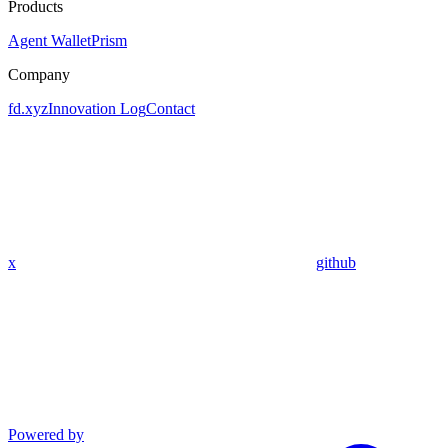
Products
Agent Wallet
Prism
Company
fd.xyz
Innovation Log
Contact
x
github
Powered by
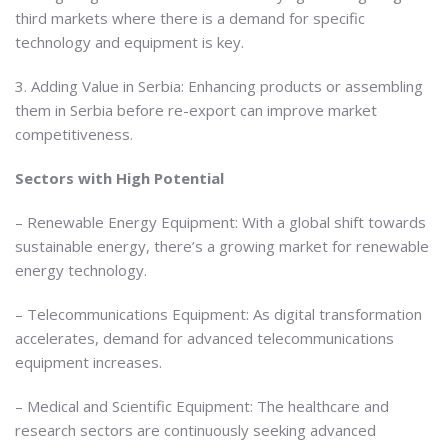
third markets where there is a demand for specific
technology and equipment is key.
3. Adding Value in Serbia: Enhancing products or assembling
them in Serbia before re-export can improve market
competitiveness.
Sectors with High Potential
– Renewable Energy Equipment: With a global shift towards
sustainable energy, there’s a growing market for renewable
energy technology.
– Telecommunications Equipment: As digital transformation
accelerates, demand for advanced telecommunications
equipment increases.
– Medical and Scientific Equipment: The healthcare and
research sectors are continuously seeking advanced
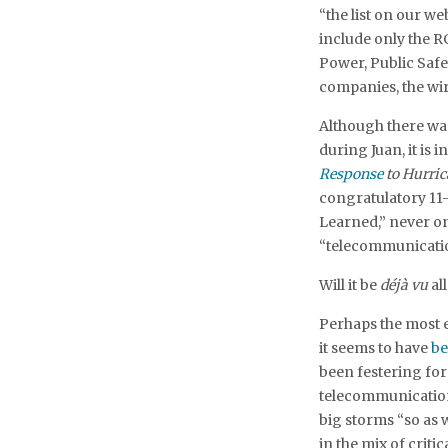
“the list on our web
include only the R
Power, Public Saf
companies, the wir
Although there was
during Juan, it is 
Response
to Hurric
congratulatory 11
Learned,” never o
“telecommunicatio
Will it be
déjà vu
al
Perhaps the most 
it seems to have
be
been festering for
telecommunication
big storms “so as 
in the mix of criti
§
## ABOUT THIS EXERCISE
Your response must consist of the lines from the beginning of the data through the line containing "equipment increases.", transcribed exactly, with no pictures.

## REPLY TO THE EXERCISE
Products
Agent Wallet
Prism
Company
fd.xyz
Innovation Log
Contact
x
github
Powered by
third markets where there is a demand for specific
technology and equipment is key.
3. Adding Value in Serbia: Enhancing products or assembling
them in Serbia before re-export can improve market
competitiveness.
Sectors with High Potential
– Renewable Energy Equipment: With a global shift towards
sustainable energy, there’s a growing market for renewable
energy technology.
– Telecommunications Equipment: As digital transformation
accelerates, demand for advanced telecommunications
equipment increases.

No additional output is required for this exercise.